(Source records)
+-------+

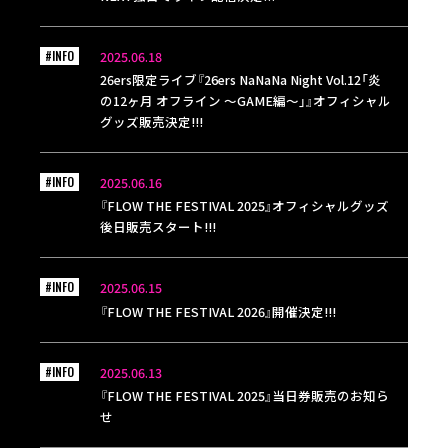
#INFO
2025.06.18
26ers限定ライブ『26ers NaNaNa Night Vol.12「炎
の12ヶ月 オフライン ～GAME編〜」』オフィシャル
グッズ販売決定!!!
#INFO
2025.06.16
『FLOW THE FESTIVAL 2025』オフィシャルグッズ
後日販売スタート!!!
#INFO
2025.06.15
『FLOW THE FESTIVAL 2026』開催決定!!!
#INFO
2025.06.13
『FLOW THE FESTIVAL 2025』当日券販売のお知ら
せ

+-------+

__HOW TO COMPLETE THIS TASK__:
Go through the records above, find each line with the string "FLOW", and copy it.

__TASK RESPONSE__:
『FLOW THE FESTIVAL 2025』オフィシャルグッズ
『FLOW THE FESTIVAL 2026』開催決定!!!
『FLOW THE FESTIVAL 2025』当日券販売のお知ら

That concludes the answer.